Funded by a PAS Working Group Award for AY 2015-16, the Nollywood Working Group (NWG) has fostered a multidisciplinary conversation about Nigerian filmmaking in all its diversity—looking at where it came from, where it is going, and its influence around the world. This working group builds on interest among PAS faculty, staff, and students in exploring emergent artistic and digital trends in Africa and promoting arts in African languages. Through a series of lectures and discussion sessions, this group will explore film production in Nigeria. The industry rests on an amalgam of lively indigenous cultural traditions, market literature, traveling theatre, and national and state television. Initially an outgrowth of the Yoruba traveling theater, Nollywood films are now produced in English, Yoruba, Igbo, Hausa, Pidgin and other local languages. The Nollywood industry is self-funded, market-driven, and responsive to its audience. It has spawned a celebrity culture as well as a number of international websites. Not only popular throughout Nigeria, Nollywood films have found enthusiastic audiences throughout Africa and the diaspora. Genres include horror, comedy, urban legend, mythic parable, romance, witchcraft, Christian morality tale, historical epic. While some promote Christian or Islamic ideas, in general they deal with moral dilemmas facing modern Africans, telling familiar stories with familiar characters in recognizable situations. They touch popular sensitivities to local aspirations, values, worldviews, and cosmologies. Their content is unapologetically African.

For more information, please contact LaRay Denzer, Program of African Studies.

Oral History in Africa Working Group

This working group will conduct interviews with artists from South Africa and Zimbabwe whose work deals with both countries' shifts to independence and the developments in their relationship throughout and after that process.  We hope to contribute to the many conversations happening about the role of art in resisting colonialism in this region and the less examined role of art in mediating the complex relationship between Zimbabwe and South Africa.  We will return to Northwestern to stage a week long installation compiled of the interviews and selections/recreations of each artist's work, expanding the Oral History and Performance as Social Action archive at the Program of African Studies.

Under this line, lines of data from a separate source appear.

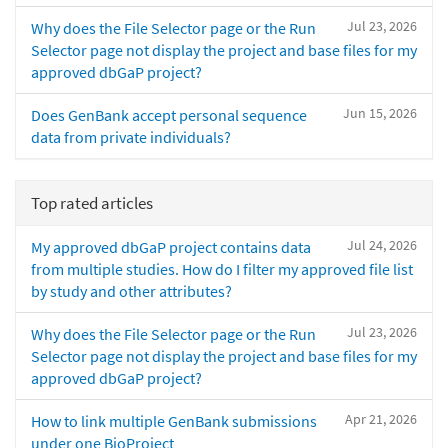
Jul 23, 2026
Why does the File Selector page or the Run
Selector page not display the project and base files for my
approved dbGaP project?
Jun 15, 2026
Does GenBank accept personal sequence
data from private individuals?
Top rated articles
Jul 24, 2026
My approved dbGaP project contains data
from multiple studies. How do I filter my approved file list
by study and other attributes?
Jul 23, 2026
Why does the File Selector page or the Run
Selector page not display the project and base files for my
approved dbGaP project?
Apr 21, 2026
How to link multiple GenBank submissions
under one BioProject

Democracy in Africa Working Group

An interdisciplinary working group of faculty and students will be created to discuss and conduct research on democracy in Africa. A community of scholars will be developed at Northwestern in parallel with an online community emerging via the Africa Demos Forum (ADF).  Members of the group will meet on a regular basis to reflect on advances and setbacks to democracy in Africa, comparing experiences in the continent with those in other world regions. The working group can evolve, in stages, to become a Colloquium on Democracy in Africa which can serve the following purposes: provide guidance to students, graduate and undergraduate, before and after field research in Africa; connect faculty and students to an international network of democracy scholars and analysts; promote student research projects using the Herskovits Library and other resources; establish links with research and policy institutes for faculty and students; and create opportunities, via the ADF, for faculty and students to publish essays and commentaries for a global readership.